Though Chaney says that she “always wanted to be a teacher since I was a little girl,” she was not able to realize this dream until she had married and started a family. In fact, had she not followed this path, she may have very well been on quite another one.

The man who made it possible for Chaney was her late husband , Haywood. In addition to caring for their seven children and managing the household, Haywood worked full-time and still made time to take his wife to the library so she could study and prepare for her degree in education.

“I would not have been able to go and complete school without his help,” Chaney says.

Once her path had been set, Chaney followed it with gusto, attending her first union meeting in only her second year in the profession.

“I became interested in what was going on,” the former teacher at the Donald Mckay School in East Boston explains, “and started attending on a regular basis.”
Two years later, Chaney became a building representative

at the Dearborn School, where she also began to participate in a number of committees, including AFT MA’s Intervention Teams.

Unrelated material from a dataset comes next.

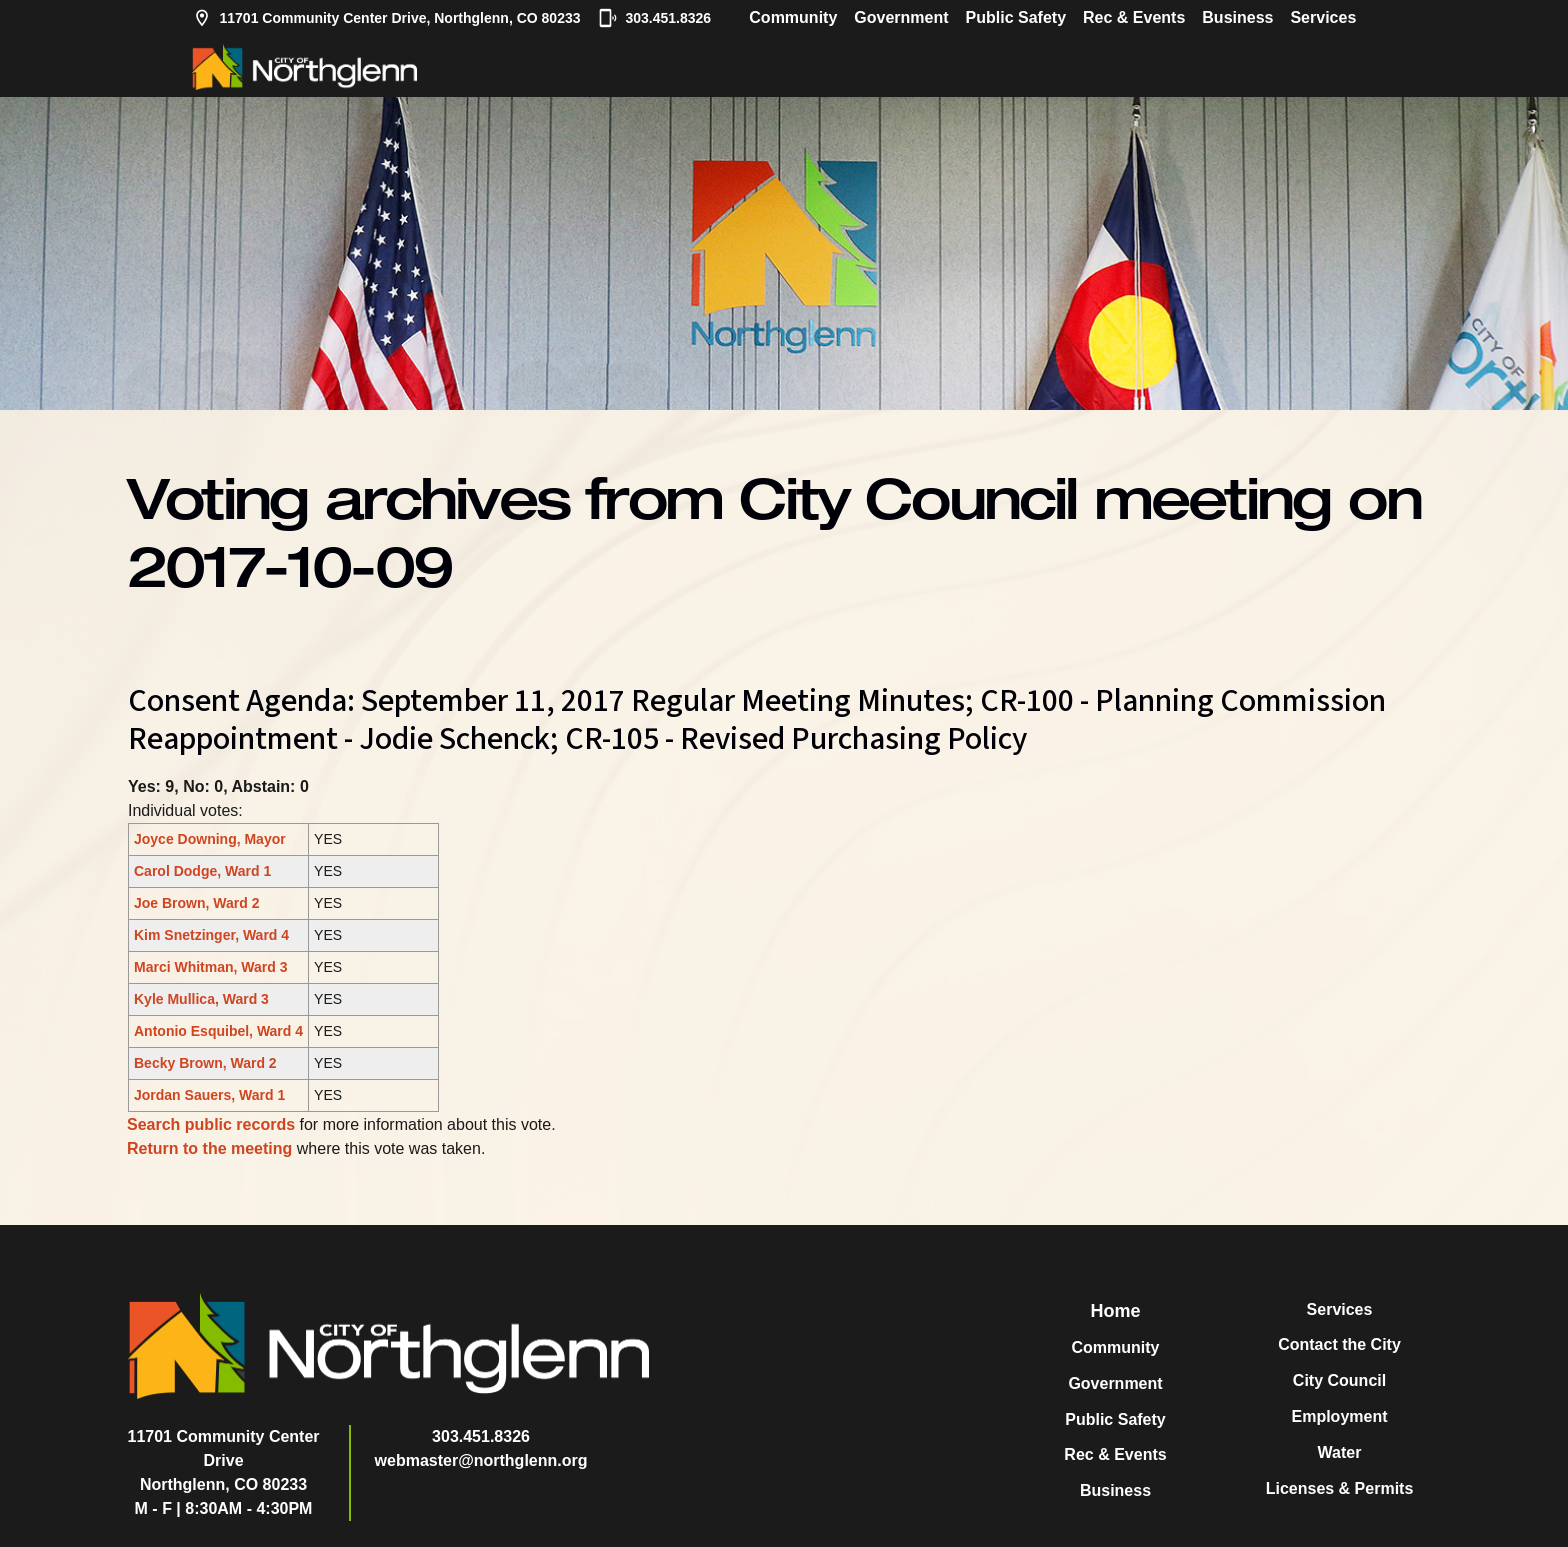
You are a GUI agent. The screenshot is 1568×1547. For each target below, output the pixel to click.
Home (1115, 1311)
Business (1237, 17)
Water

When asked what prompted her to become a member of the Executive Board, Chaney names another personal inspiration, colleague Joan Devlin, whose encouragement kept Chaney focused on her goal even when she did not win a seat after her first campaign in 1990. Since 1992, however, Chaney has been a devoted Board member and a formidable force on behalf of AFT MA’s goals.

“I feel that I've represented the people who have elected me over the years,” she says, suggesting herself as an especially strong voice for middle and high teachers who enjoys “talking and advocating for the real issues that teachers face in the classroom every day.”

When asked what the most prevalent issues have been in her long tenure, Chaney replies that, among them are the lack of value teachers are afforded in many communities and how their expertise is often discredited.

“All of the individual creativity of teachers and students is stifled,” she observes, blaming testing as the main reason why quantity is being favored over quality in many schools and districts.

“Some testing is needed to check what your students needs are,” she admits, “but this excessive testing is not how you help your students grow.”